* _Exercise instructions_
The whole listing needs retyping exactly; keep the pictures out of it.

* _Records to process_
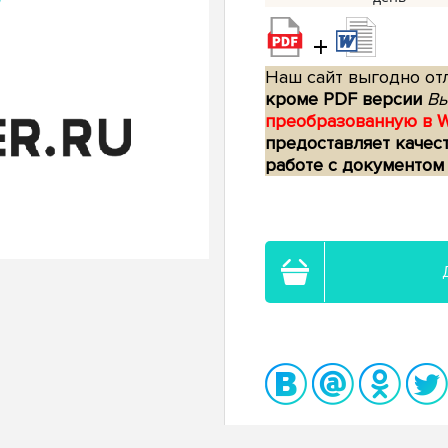
+
Наш сайт выгодно отл
кроме PDF версии
Вы
преобразованную в 
предоставляет качес
работе с документом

* _Response_
+
Наш сайт выгодно отл
кроме PDF версии
Вы
преобразованную в 
предоставляет качес
работе с документом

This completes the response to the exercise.